■ HOW TO COMPLETE THIS TASK
Each record below must be returned exactly as shown.

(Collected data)

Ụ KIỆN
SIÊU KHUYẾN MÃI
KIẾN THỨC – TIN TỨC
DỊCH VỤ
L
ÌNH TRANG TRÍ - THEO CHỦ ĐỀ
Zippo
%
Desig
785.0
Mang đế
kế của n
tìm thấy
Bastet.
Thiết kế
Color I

■ RESPONSE TO THE TASK
Ụ KIỆN
SIÊU KHUYẾN MÃI
KIẾN THỨC – TIN TỨC
DỊCH VỤ
L
ÌNH TRANG TRÍ - THEO CHỦ ĐỀ
Zippo
%
Desig
785.0
Mang đế
kế của n
tìm thấy
Bastet.
Thiết kế
Color I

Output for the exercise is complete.